Tout deux rient, doucement…. bêtement. Un rire libérateur.
Leurs visages sont crispés, leurs sourires forcés, mais ils sont illuminés par quelque chose de nouveau, quelque chose qui emplit la grotte d’une aura positive… la solidarité. Semper fi !
Espoir, union dans l’adversité, autant d’éléments qui boostent les deux atlantes mais que le dieu ne supporte pas et perçoit comme abjecte.
- Je ne peux le tolérer ! 
Le shaman entre dans la pièce. Lorsqu’il pose son regard sur les deux hommes, celui-ci brille de haine. Evan et Mitch ressentent aussitôt une douleur nouvelle, étrange, inconnue jusque-là.
La faim.
La faim qui tenaille le chef et qui les brûle de l’intérieur.
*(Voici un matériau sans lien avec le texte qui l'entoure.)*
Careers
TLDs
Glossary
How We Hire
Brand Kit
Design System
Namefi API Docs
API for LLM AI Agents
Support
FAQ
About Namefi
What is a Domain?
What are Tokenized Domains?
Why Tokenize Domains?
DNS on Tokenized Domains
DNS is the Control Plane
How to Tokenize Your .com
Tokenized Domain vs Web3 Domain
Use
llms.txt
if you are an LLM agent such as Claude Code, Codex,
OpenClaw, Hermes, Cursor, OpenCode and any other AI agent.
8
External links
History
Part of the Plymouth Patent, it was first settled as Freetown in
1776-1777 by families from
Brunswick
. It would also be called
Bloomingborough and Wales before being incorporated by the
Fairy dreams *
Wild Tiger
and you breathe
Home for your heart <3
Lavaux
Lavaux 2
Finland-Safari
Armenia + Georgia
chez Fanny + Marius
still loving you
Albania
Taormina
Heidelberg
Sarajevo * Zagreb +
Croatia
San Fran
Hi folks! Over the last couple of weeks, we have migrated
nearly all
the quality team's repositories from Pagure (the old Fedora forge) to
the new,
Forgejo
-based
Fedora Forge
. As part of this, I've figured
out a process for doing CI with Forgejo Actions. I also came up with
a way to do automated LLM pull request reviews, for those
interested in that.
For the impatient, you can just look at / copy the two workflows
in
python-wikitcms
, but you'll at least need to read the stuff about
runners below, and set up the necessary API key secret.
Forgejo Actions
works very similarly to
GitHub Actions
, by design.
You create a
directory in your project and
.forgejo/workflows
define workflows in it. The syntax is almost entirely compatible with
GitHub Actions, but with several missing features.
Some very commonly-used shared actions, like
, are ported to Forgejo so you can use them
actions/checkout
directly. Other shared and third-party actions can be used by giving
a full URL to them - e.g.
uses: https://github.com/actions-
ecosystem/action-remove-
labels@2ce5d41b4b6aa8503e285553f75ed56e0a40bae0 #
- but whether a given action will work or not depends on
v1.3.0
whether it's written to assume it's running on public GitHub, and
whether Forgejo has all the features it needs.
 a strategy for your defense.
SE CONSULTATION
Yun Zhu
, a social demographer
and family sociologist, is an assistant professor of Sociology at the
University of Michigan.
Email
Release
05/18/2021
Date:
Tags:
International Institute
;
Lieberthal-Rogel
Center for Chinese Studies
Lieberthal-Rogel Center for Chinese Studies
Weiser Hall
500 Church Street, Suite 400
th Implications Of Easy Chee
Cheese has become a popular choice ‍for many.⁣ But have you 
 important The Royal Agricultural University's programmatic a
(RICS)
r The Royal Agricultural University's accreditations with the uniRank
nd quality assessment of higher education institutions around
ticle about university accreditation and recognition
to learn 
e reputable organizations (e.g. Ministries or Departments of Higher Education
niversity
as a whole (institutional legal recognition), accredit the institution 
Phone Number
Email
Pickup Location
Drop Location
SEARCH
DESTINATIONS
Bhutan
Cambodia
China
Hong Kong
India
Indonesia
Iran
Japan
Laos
Une perception qui les assaille avec d’autant plus de souffrance qu’elle leur jette à la figure une évidence terrible et cruelle. Ils sont liés au shaman et à son dieu sanguinaire. Le chef fixe Lorne et ses pupilles s’illuminent aussitôt. Ce n’est pas uniquement la haine qui brille dans ses yeux. Finalement le chef avait raison. Ils ont bu le sang et maintenant ils forment un tout avec le dieu que vénère le sorcier. Ils sont Lui, ils sont eux, ils sont un tout. L’univers, avait dit le vieil homme avant de plonger de major dans cette tourmente. Alors l’univers est souffrance et cruauté, car en cet instant c’est ce qui se consume aux creux de leur abdomen. Le rejet de leur union, de leur force commune et de tout ce qui faisait leurs valeurs d’être humain.
- Non ! 
Evan crie pour lui-même et pour son soldat, pour sa non-soumission à ce qui ferait de lui un être infiniment plus bestiale et barbare que la pire des créatures féroces.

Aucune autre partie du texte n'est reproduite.